This week Amazon announced the launch of a new service called Amazon Cloud Drive. According to the company, the Cloud Drive is “your hard drive in the cloud.” It will allow users to store “music, videos, photos and documents online and access them from anywhere.” Users who are registered with Amazon can get a 5 gigabyte storage plan for free. Paid plans are $1 per gigabyte each year up to 1,000 GBs.
The Wall Street Journal said the launch shows that Amazon is “grabbing the inside track over rivals such as Apple Inc. and Google Inc.” and that “the company is angling to build a comparable beachhead in the battle over consumers.”
Amazon Cloud Drive is already riling up the music and film industries. FoxNews reported that “Music companies and Hollywood studios ripped CEO Jeff Bezos’ plan for Amazon’s cloud-based streaming service. ‘It sounds like legalized murder to me,’ said one senior music veteran, adding that legal action was being considered.”
The industry objections are based on the contention that allowing users to store downloaded music and/or movies in Amazon’s cloud violates licensing arrangements. Amazon’s position, according to the Mail & Guardian, “is that it doesn’t need a license to store music any more than an ordinary consumer needs one to store their own music on a portable hard drive.”
As Amazon and the record labels bicker, users would rather know how Amazon Cloud Drive performs and whether the cost to store their music and movies in the cloud is justifiable.
Jared Newman at PCWorld said, “Storing files to Amazon Cloud Drive is straightforward enough. You click the big yellow upload button, and use your computer’s browser to select files.” However, he advised potential users to “be patient; Amazon estimated a 42-hour upload time for my 16 GB of music.”

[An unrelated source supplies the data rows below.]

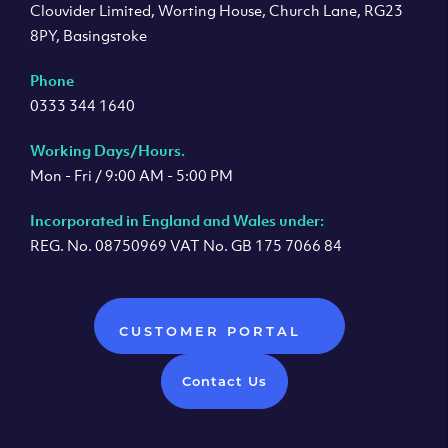
Clouvider Limited, Worting House, Church Lane, RG23
8PY, Basingstoke
Phone
0333 344 1640
Working Days/Hours.
Mon - Fri / 9:00 AM - 5:00 PM
Incorporated in England and Wales under:
REG. No. 08750969 VAT No. GB 175 7066 84
CUSTOMER PORTAL
Contact Us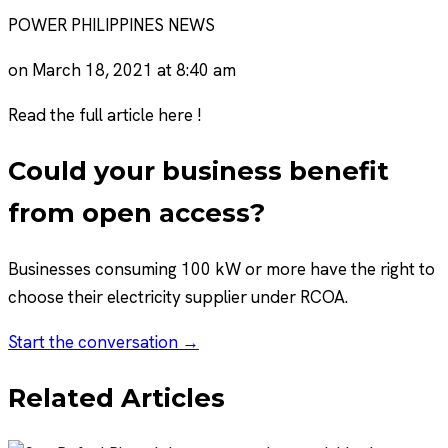
POWER PHILIPPINES NEWS
on March 18, 2021 at 8:40 am
Read the full article here !
Could your business benefit
from open access?
Businesses consuming 100 kW or more have the right to
choose their electricity supplier under RCOA.
Start the conversation →
Related Articles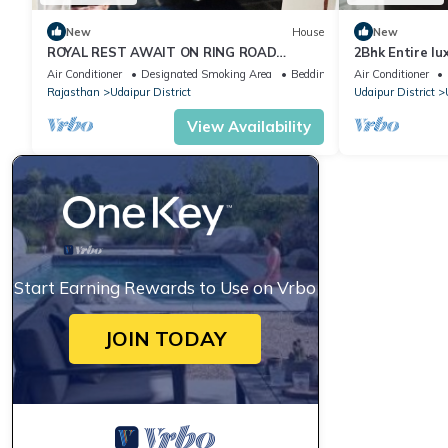
New
House
New
ROYAL REST AWAIT ON RING ROAD
2Bhk Entire lu
UDAIPUR
Serenity Hom
Air Conditioner
Designated Smoking Area
Bedding/Linens
Air Conditioner
Rajasthan
Udaipur District
Udaipur District
View Availability
Start Earning Rewards to Use on Vrbo
JOIN TODAY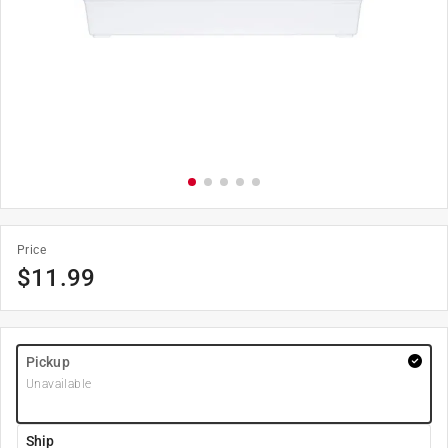
Price
$
11.99
Pickup
Unavailable
Ship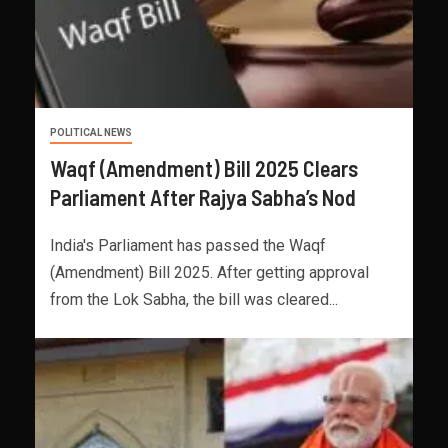
POLITICAL NEWS
Waqf (Amendment) Bill 2025 Clears
Parliament After Rajya Sabha’s Nod
India's Parliament has passed the Waqf
(Amendment) Bill 2025. After getting approval
from the Lok Sabha, the bill was cleared...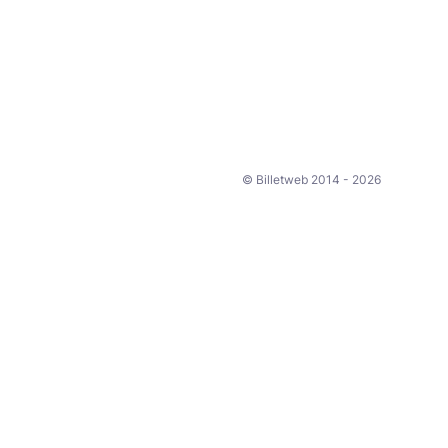
© Billetweb 2014 - 2026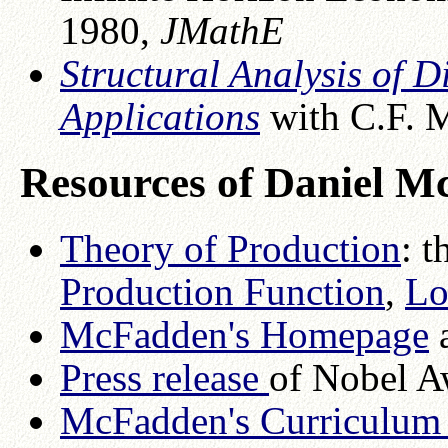
1980,
JMathE
Structural Analysis of 
Applications
with C.F. M
Resources of Daniel 
Theory of Production
: t
Production Function
,
Lo
McFadden's Homepage
a
Press release
of Nobel A
McFadden's Curriculum 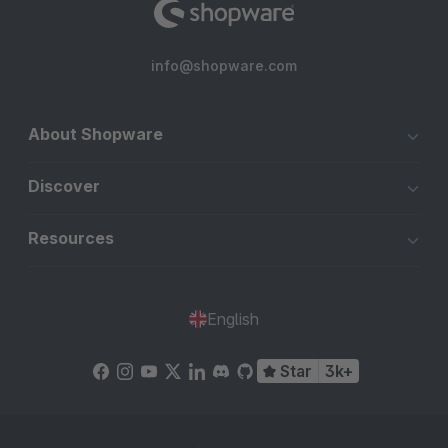
info@shopware.com
About Shopware
Discover
Resources
English
Star
3k+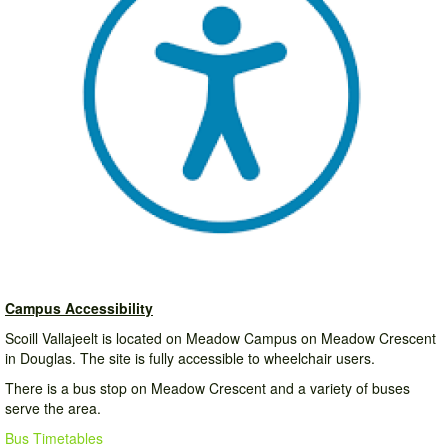
Campus Accessibility
Scoill Vallajeelt is located on Meadow Campus on Meadow Crescent
in Douglas. The site is fully accessible to wheelchair users.
There is a bus stop on Meadow Crescent and a variety of buses
serve the area.
Bus Timetables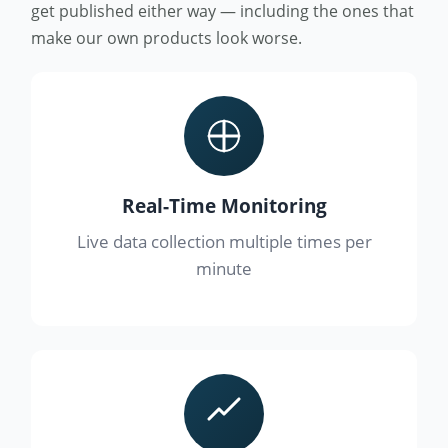
get published either way — including the ones that
make our own products look worse.
Real-Time Monitoring
Live data collection multiple times per
minute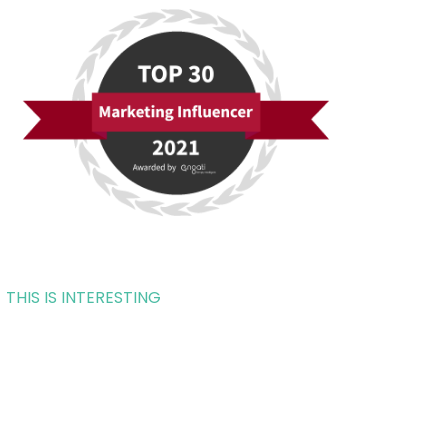
THIS IS INTERESTING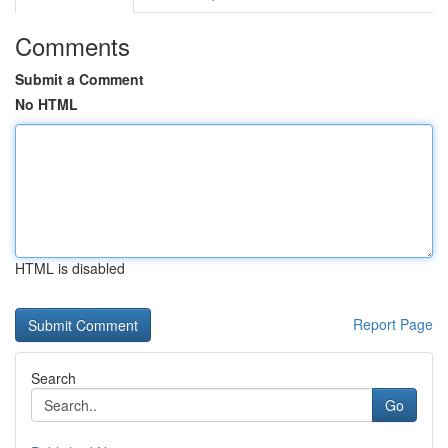
Comments
Submit a Comment
No HTML
HTML is disabled
Report Page
Search
Go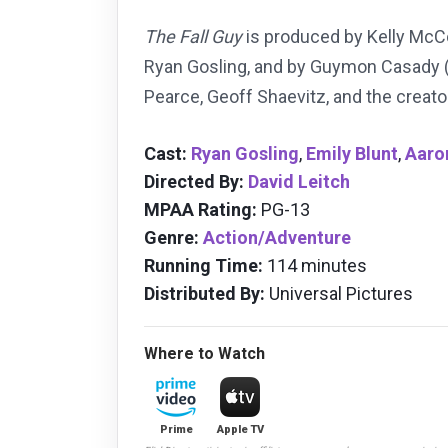
The Fall Guy
is produced by Kelly McC
Ryan Gosling, and by
Guymon Casady 
Pearce, Geoff Shaevitz, and the creator
Cast:
Ryan Gosling
,
Emily Blunt
,
Aaro
Directed By:
David Leitch
MPAA Rating:
PG-13
Genre:
Action/Adventure
Running Time:
114 minutes
Distributed By:
Universal Pictures
Where to Watch
Prime
Apple TV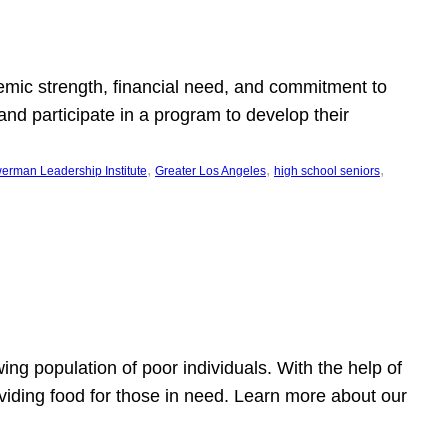
emic strength, financial need, and commitment to
nd participate in a program to develop their
, 
, 
, 
erman Leadership Institute
Greater Los Angeles
high school seniors
owing population of poor individuals. With the help of
viding food for those in need. Learn more about our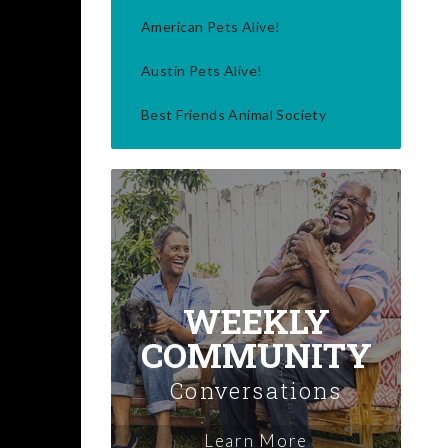
American Pets Alive!
Austin Pets Alive!
Best Friends Animal Society
WEEKLY
COMMUNITY
Conversations
Learn More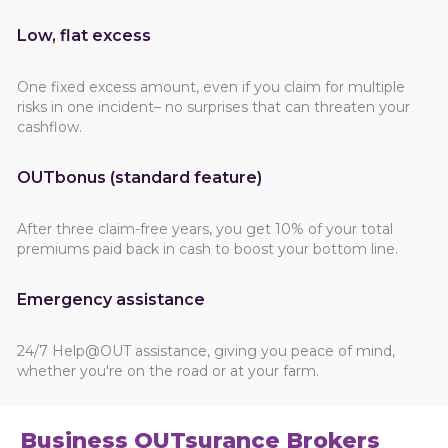
Low, flat excess
One fixed excess amount, even if you claim for multiple
risks in one incident– no surprises that can threaten your
cashflow.
OUTbonus (standard feature)
After three claim-free years, you get 10% of your total
premiums paid back in cash to boost your bottom line.
Emergency assistance
24/7 Help@OUT assistance, giving you peace of mind,
whether you're on the road or at your farm.
Business OUTsurance Brokers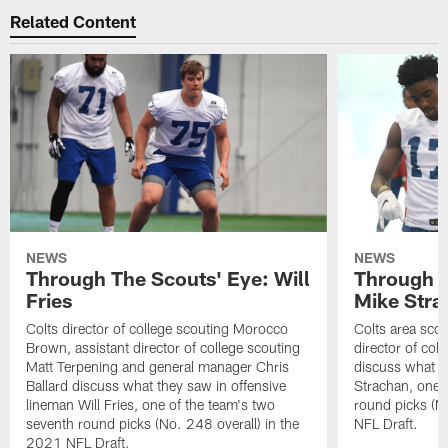
Related Content
NEWS
NEWS
Through The Scouts' Eye: Will
Through T
Fries
Mike Stra
Colts director of college scouting Morocco
Colts area sco
Brown, assistant director of college scouting
director of col
Matt Terpening and general manager Chris
discuss what t
Ballard discuss what they saw in offensive
Strachan, one 
lineman Will Fries, one of the team's two
round picks (N
seventh round picks (No. 248 overall) in the
NFL Draft.
2021 NFL Draft.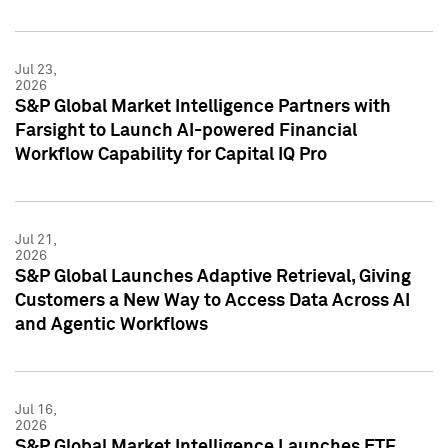
Jul 23,
2026
S&P Global Market Intelligence Partners with
Farsight to Launch AI-powered Financial
Workflow Capability for Capital IQ Pro
Jul 21,
2026
S&P Global Launches Adaptive Retrieval, Giving
Customers a New Way to Access Data Across AI
and Agentic Workflows
Jul 16,
2026
S&P Global Market Intelligence Launches ETF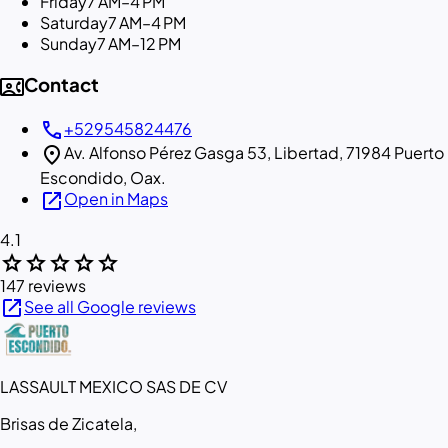
Friday
7 AM–4 PM
Saturday
7 AM–4 PM
Sunday
7 AM–12 PM
contact_phone
Contact
call
+529545824476
location_on
Av. Alfonso Pérez Gasga 53, Libertad, 71984 Puerto
Escondido, Oax.
open_in_new
Open in Maps
4.1
star
star
star
star
star
147 reviews
open_in_new
See all Google reviews
LASSAULT MEXICO SAS DE CV
Brisas de Zicatela,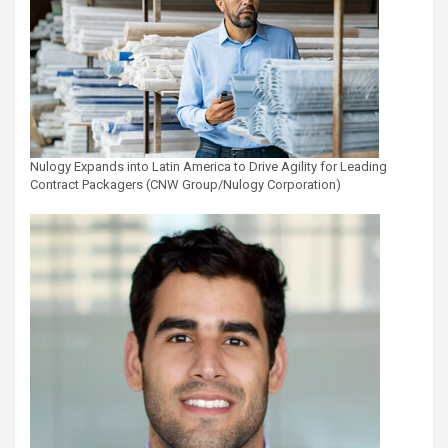
Nulogy Expands into Latin America to Drive Agility for Leading
Contract Packagers (CNW Group/Nulogy Corporation)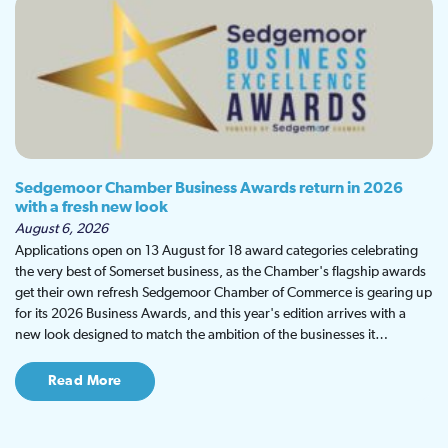
Sedgemoor Chamber Business Awards return in 2026
with a fresh new look
August 6, 2026
Applications open on 13 August for 18 award categories celebrating
the very best of Somerset business, as the Chamber's flagship awards
get their own refresh Sedgemoor Chamber of Commerce is gearing up
for its 2026 Business Awards, and this year's edition arrives with a
new look designed to match the ambition of the businesses it…
Read More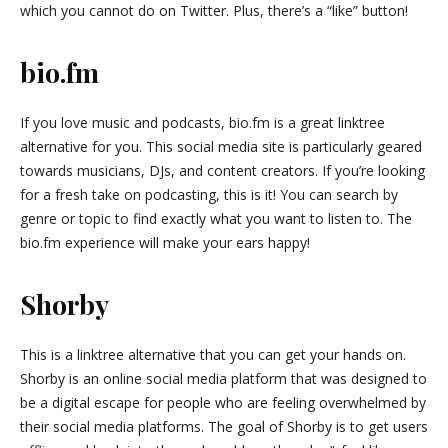
which you cannot do on Twitter. Plus, there’s a “like” button!
bio.fm
If you love music and podcasts, bio.fm is a great linktree
alternative for you. This social media site is particularly geared
towards musicians, DJs, and content creators. If you’re looking
for a fresh take on podcasting, this is it! You can search by
genre or topic to find exactly what you want to listen to. The
bio.fm experience will make your ears happy!
Shorby
This is a linktree alternative that you can get your hands on.
Shorby is an online social media platform that was designed to
be a digital escape for people who are feeling overwhelmed by
their social media platforms. The goal of Shorby is to get users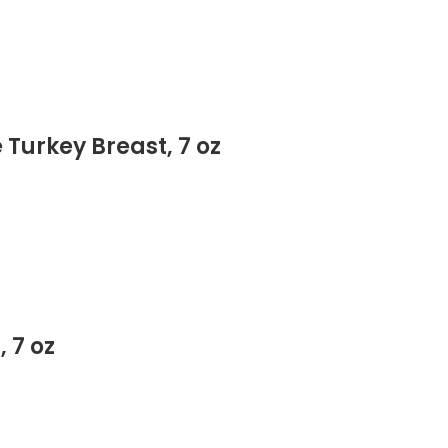
 Turkey Breast, 7 oz
 7 oz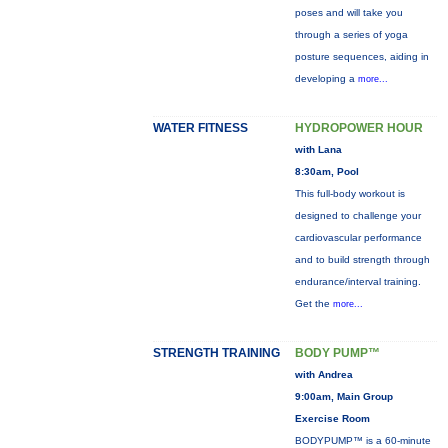
poses and will take you
through a series of yoga
posture sequences, aiding in
developing a
more...
WATER FITNESS
HYDROPOWER HOUR
with Lana
8:30am, Pool
This full-body workout is
designed to challenge your
cardiovascular performance
and to build strength through
endurance/interval training.
Get the
more...
STRENGTH TRAINING
BODY PUMP™
with Andrea
9:00am, Main Group
Exercise Room
BODYPUMP™ is a 60-minute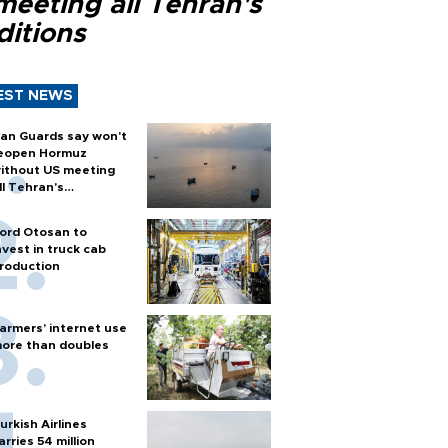
meeting all Tehran's
ditions
EST NEWS
ran Guards say won't
eopen Hormuz
ithout US meeting
ll Tehran's
onditions
ord Otosan to
nvest in truck cab
roduction
armers’ internet use
ore than doubles
urkish Airlines
arries 54 million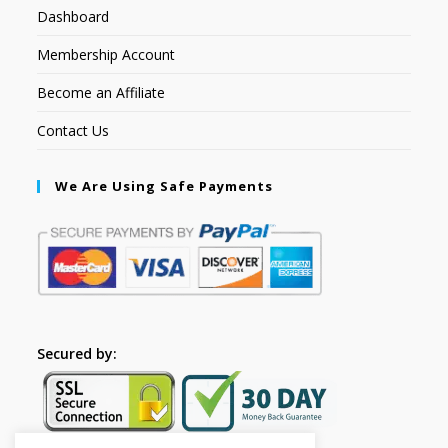
Dashboard
Membership Account
Become an Affiliate
Contact Us
We Are Using Safe Payments
Secured by: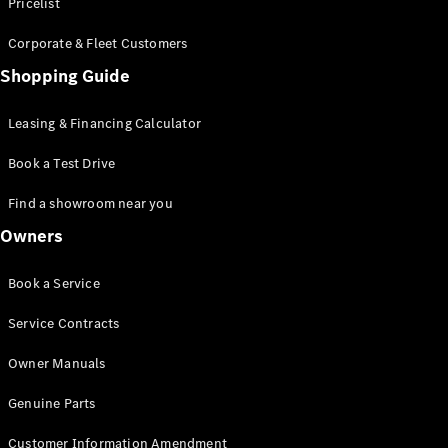
S-Class
Pricelist
Saloon
Corporate & Fleet Customers
Long
Mercedes-
Shopping Guide
Maybach
New
S-Class
Leasing & Financing Calculator
SUV
Book a Test Drive
Find a showroom near you
Owners
All SUVs
Book a Service
Mercedes-
Maybach
Electric
Service Contracts
EQS
GLA
Owner Manuals
GLB
Electric
GLB
Genuine Parts
GLC
Electric
GLC
Customer Information Amendment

Eric Zeman at InformationWeek was a bit more critical. “The file access tool is clunky at best, and very slow to use,” he wrote in a review of the service. Zeman also noted that, “Cloud Drive takes effort and time to set up properly, even if you only want to upload a few dozen tracks.”
CNET, meanwhile, concluded that Amazon Cloud Drive is great for storing digital media — but not much else.
“For music fans, Amazon's Cloud Drive and Cloud Player get an unqualified thumbs-up from us,” wrote senior editor Donald Bell. “The price is right, the interface is simple, and if you're already a fan of Amazon and its MP3 store, then it's a slam dunk. If what you want to do is automatically back up files other than your music collection, there are better products and services for that out there.”
For the public sector, Amazon Cloud Drive may evolve into a new opportunity for storing non-sensitive data. Some government agencies are already using cloud services from Amazon. Last year, for example, Scott County, Minn., moved its disaster recovery services to Amazon’s Elastic Compute Cloud.